*Problem requirements*. Type each record below again, with the same words.

*Collected data*.

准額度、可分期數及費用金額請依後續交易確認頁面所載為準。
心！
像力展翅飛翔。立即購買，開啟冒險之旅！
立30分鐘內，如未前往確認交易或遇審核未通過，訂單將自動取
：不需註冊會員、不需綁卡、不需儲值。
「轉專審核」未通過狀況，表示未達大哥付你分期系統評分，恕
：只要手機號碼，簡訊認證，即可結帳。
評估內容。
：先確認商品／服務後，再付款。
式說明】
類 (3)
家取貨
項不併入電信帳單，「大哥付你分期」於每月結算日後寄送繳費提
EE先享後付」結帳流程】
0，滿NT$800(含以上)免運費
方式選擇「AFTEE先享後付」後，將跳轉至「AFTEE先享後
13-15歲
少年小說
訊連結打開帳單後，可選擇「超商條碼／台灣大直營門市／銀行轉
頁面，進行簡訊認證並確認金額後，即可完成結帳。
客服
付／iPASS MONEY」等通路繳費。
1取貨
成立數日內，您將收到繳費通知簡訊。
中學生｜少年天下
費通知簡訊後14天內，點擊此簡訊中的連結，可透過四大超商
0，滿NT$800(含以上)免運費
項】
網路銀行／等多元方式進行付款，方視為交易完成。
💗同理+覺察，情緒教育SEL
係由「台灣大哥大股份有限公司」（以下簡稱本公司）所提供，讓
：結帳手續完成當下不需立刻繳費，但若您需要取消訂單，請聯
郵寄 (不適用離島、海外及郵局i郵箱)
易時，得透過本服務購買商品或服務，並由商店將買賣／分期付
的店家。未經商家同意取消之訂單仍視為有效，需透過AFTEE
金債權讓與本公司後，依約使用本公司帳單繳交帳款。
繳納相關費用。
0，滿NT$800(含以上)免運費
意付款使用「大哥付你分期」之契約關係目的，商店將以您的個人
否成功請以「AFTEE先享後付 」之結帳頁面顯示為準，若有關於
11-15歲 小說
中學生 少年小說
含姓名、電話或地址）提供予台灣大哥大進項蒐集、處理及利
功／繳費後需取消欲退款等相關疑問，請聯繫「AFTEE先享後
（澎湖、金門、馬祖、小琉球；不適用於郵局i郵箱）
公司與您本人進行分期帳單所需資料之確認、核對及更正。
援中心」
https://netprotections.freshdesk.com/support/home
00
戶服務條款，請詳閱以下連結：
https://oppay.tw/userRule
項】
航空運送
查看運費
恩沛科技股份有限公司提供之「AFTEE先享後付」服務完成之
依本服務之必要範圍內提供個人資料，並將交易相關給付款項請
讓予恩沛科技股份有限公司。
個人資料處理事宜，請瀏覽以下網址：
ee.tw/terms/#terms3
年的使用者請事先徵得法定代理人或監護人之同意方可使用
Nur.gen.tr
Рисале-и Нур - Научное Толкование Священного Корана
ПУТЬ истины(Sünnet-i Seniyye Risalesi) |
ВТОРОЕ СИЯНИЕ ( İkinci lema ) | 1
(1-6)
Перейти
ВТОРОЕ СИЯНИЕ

*Task response*.
准額度、可分期數及費用金額請依後續交易確認頁面所載為準。
心！
像力展翅飛翔。立即購買，開啟冒險之旅！
立30分鐘內，如未前往確認交易或遇審核未通過，訂單將自動取
：不需註冊會員、不需綁卡、不需儲值。
「轉專審核」未通過狀況，表示未達大哥付你分期系統評分，恕
：只要手機號碼，簡訊認證，即可結帳。
評估內容。
：先確認商品／服務後，再付款。
式說明】
類 (3)
家取貨
項不併入電信帳單，「大哥付你分期」於每月結算日後寄送繳費提
EE先享後付」結帳流程】
0，滿NT$800(含以上)免運費
方式選擇「AFTEE先享後付」後，將跳轉至「AFTEE先享後
13-15歲
少年小說
訊連結打開帳單後，可選擇「超商條碼／台灣大直營門市／銀行轉
頁面，進行簡訊認證並確認金額後，即可完成結帳。
客服
付／iPASS MONEY」等通路繳費。
1取貨
成立數日內，您將收到繳費通知簡訊。
中學生｜少年天下
費通知簡訊後14天內，點擊此簡訊中的連結，可透過四大超商
0，滿NT$800(含以上)免運費
項】
網路銀行／等多元方式進行付款，方視為交易完成。
💗同理+覺察，情緒教育SEL
係由「台灣大哥大股份有限公司」（以下簡稱本公司）所提供，讓
：結帳手續完成當下不需立刻繳費，但若您需要取消訂單，請聯
郵寄 (不適用離島、海外及郵局i郵箱)
易時，得透過本服務購買商品或服務，並由商店將買賣／分期付
的店家。未經商家同意取消之訂單仍視為有效，需透過AFTEE
金債權讓與本公司後，依約使用本公司帳單繳交帳款。
繳納相關費用。
0，滿NT$800(含以上)免運費
意付款使用「大哥付你分期」之契約關係目的，商店將以您的個人
否成功請以「AFTEE先享後付 」之結帳頁面顯示為準，若有關於
11-15歲 小說
中學生 少年小說
含姓名、電話或地址）提供予台灣大哥大進項蒐集、處理及利
功／繳費後需取消欲退款等相關疑問，請聯繫「AFTEE先享後
（澎湖、金門、馬祖、小琉球；不適用於郵局i郵箱）
公司與您本人進行分期帳單所需資料之確認、核對及更正。
援中心」
https://netprotections.freshdesk.com/support/home
00
戶服務條款，請詳閱以下連結：
https://oppay.tw/userRule
項】
航空運送
查看運費
恩沛科技股份有限公司提供之「AFTEE先享後付」服務完成之
依本服務之必要範圍內提供個人資料，並將交易相關給付款項請
讓予恩沛科技股份有限公司。
個人資料處理事宜，請瀏覽以下網址：
ee.tw/terms/#terms3
年的使用者請事先徵得法定代理人或監護人之同意方可使用
Nur.gen.tr
Рисале-и Нур - Научное Толкование Священного Корана
ПУТЬ истины(Sünnet-i Seniyye Risalesi) |
ВТОРОЕ СИЯНИЕ ( İkinci lema ) | 1
(1-6)
Перейти
ВТОРОЕ СИЯНИЕ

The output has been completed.